• _Your assignment_
Where does the string "avec" appear? Copy every line of the entries below that holds it.

Page-level text extractions:

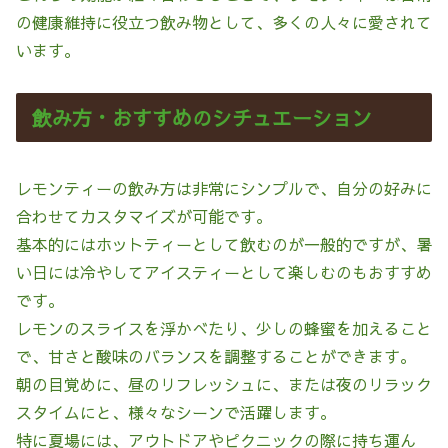
の健康維持に役立つ飲み物として、多くの人々に愛されて
います。
飲み方・おすすめのシチュエーション
レモンティーの飲み方は非常にシンプルで、自分の好みに
合わせてカスタマイズが可能です。
基本的にはホットティーとして飲むのが一般的ですが、暑
い日には冷やしてアイスティーとして楽しむのもおすすめ
です。
レモンのスライスを浮かべたり、少しの蜂蜜を加えること
で、甘さと酸味のバランスを調整することができます。
朝の目覚めに、昼のリフレッシュに、または夜のリラック
スタイムにと、様々なシーンで活躍します。
特に夏場には、アウトドアやピクニックの際に持ち運ん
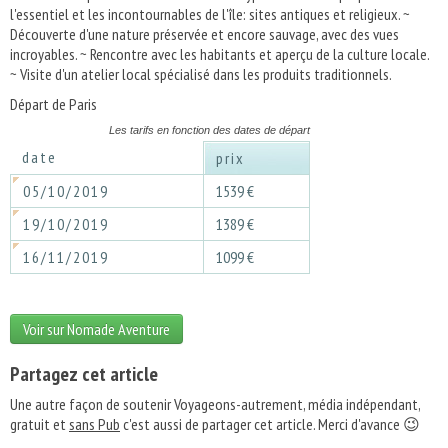
l'essentiel et les incontournables de l'île: sites antiques et religieux. ~
Découverte d'une nature préservée et encore sauvage, avec des vues
incroyables. ~ Rencontre avec les habitants et aperçu de la culture locale.
~ Visite d'un atelier local spécialisé dans les produits traditionnels.
Départ de Paris
Les tarifs en fonction des dates de départ
date
prix
05/10/2019
1539 €
19/10/2019
1389 €
16/11/2019
1099 €
Voir sur Nomade Aventure
Partagez cet article
Une autre façon de soutenir Voyageons-autrement, média indépendant,
gratuit et
sans Pub
c'est aussi de partager cet article. Merci d'avance 😉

• _Your solution_
Découverte d'une nature préservée et encore sauvage, avec des vues
incroyables. ~ Rencontre avec les habitants et aperçu de la culture locale.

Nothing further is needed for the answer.